Homework 3. Multithreaded gzip compression filter

Background

You're working for a web server house that regularly needs to generate some fairly large data streams and compress them using gzip. The compression part of this is turning into a CPU bottleneck and the users are starting to complain. Your company can easily afford to throw hardware at the problem, so your boss asks you whether you can reprogram your servers to do the compression in parallel, taking advantage of the fact that your servers are multiprocessor.

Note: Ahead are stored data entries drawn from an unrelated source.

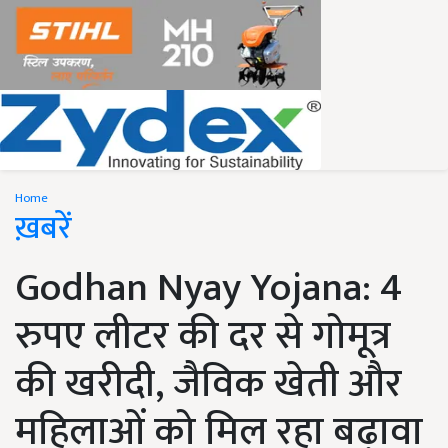
Home
ख़बरें
Godhan Nyay Yojana: 4
रुपए लीटर की दर से गोमूत्र
की खरीदी, जैविक खेती और
महिलाओं को मिल रहा बढ़ावा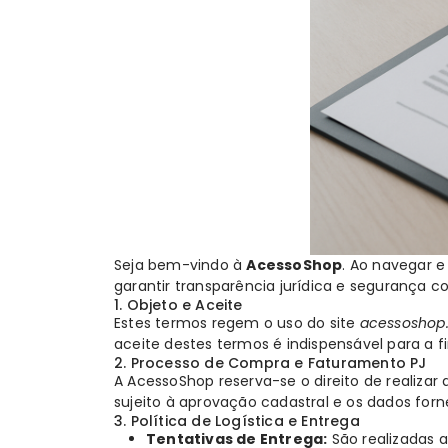
Seja bem-vindo à
AcessoShop
. Ao navegar 
garantir transparência jurídica e segurança 
1. Objeto e Aceite
Estes termos regem o uso do site
acessoshop
aceite destes termos é indispensável para a 
2. Processo de Compra e Faturamento PJ
A AcessoShop reserva-se o direito de realizar
sujeito à aprovação cadastral e os dados fo
3. Política de Logística e Entrega
Tentativas de Entrega:
São realizadas a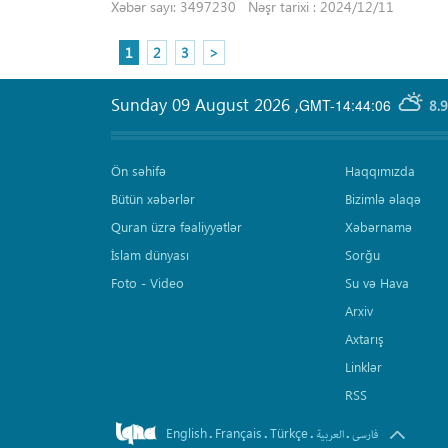
Xəbər sayı: 3497230 Nəşr tarixi : 2024/12/11
1
2
3
>
Sunday 09 August 2026
,
GMT-14:44:06
8.
Ön səhifə
Haqqımızda
Bütün xəbərlər
Bizimlə əlaqə
Quran üzrə fəaliyyətlər
Xəbərnamə
İslam dünyası
Sorğu
Foto - Video
Su və Hava
Arxiv
Axtarış
Linklər
RSS
English
Français
Türkçe
.
.
.
.
فارسی
العربیة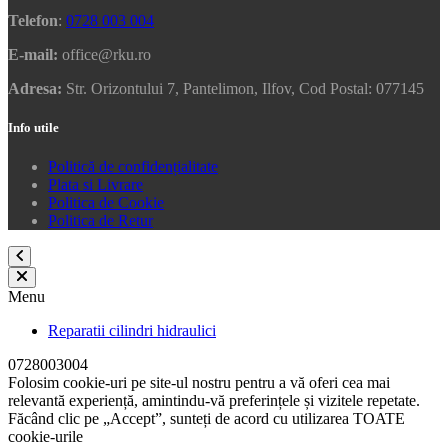
Telefon
:
0728 003 004
E-mail:
office@rku.ro
Adresa:
Str. Orizontului 7, Pantelimon, Ilfov, Cod Postal: 077145
Info utile
Politică de confidențialitate
Plata si Livrare
Politica de Cookie
Politica de Retur
Menu
Reparatii cilindri hidraulici
0728003004
Folosim cookie-uri pe site-ul nostru pentru a vă oferi cea mai
relevantă experiență, amintindu-vă preferințele și vizitele repetate.
Făcând clic pe „Accept”, sunteți de acord cu utilizarea TOATE
cookie-urile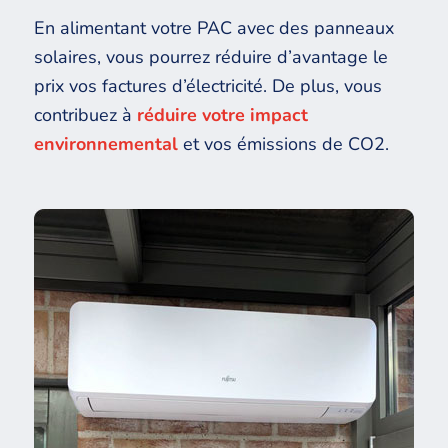
En alimentant votre PAC avec des panneaux
solaires, vous pourrez réduire d’avantage le
prix vos factures d’électricité. De plus, vous
contribuez à
réduire votre impact
environnemental
et vos émissions de CO2.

You look into the matter, and discover that there's a C implementation of a program called pigz that does something along the lines that you want. (For convenience, a copy of a recent version of this program is available on SEASnet in the /usr/local/cs/src/pigz directory, and an executable is installed in /usr/local/cs/bin/pigz.) The pigz program can be used as a filter that reads programs from standard input and writes to standard output. Unfortunately, it has a problem: it's written in C. Your company has standardized on Java, so that it can use just one version of each executable and run it on a wide variety of servers that you have: some are x86-64, some are ARM, and some use secret RISC-V-based hardware whose full nature isn't disclosed even to your group.

You tell this to your boss, who responds, "OK, so do what pigz is doing, but do it in Java." Her suggestion is to use standard Java classes and see how well your substitute does, compared to standard pigz. She also wants you to compare OpenJDK's default compiler to the native-image command of GraalVM, to see whether GraalVM can give you better performance.

The gzip format lets you partition an input stream, compress each partition separately, and concatenate the compressed versions of each partition; the resulting compressed stream can be decompressed by pigz, by gzip, or by any other gzip-format-understanding program. Unfortunately, this approach doesn't work for your application, because the data are generated dynamically in in the form of a stream, and you want the data to be compressed and delivered to its destination on the fly. You do not want to generate all the data into a huge file, partition the file, compress each partition separately, and send the concatenation of the compressed partitions.

What you want instead, is to do what pigz does: divide the input into fixed-size blocks (with block size equal to 128 KiB), and have P threads that are each busily compressing a block. That is, pigz starts by reading P blocks and starting a compression thread on each block. It then waits for the first thread to finish, outputs its result, and then can reuse that thread to compress the (P+1)st block.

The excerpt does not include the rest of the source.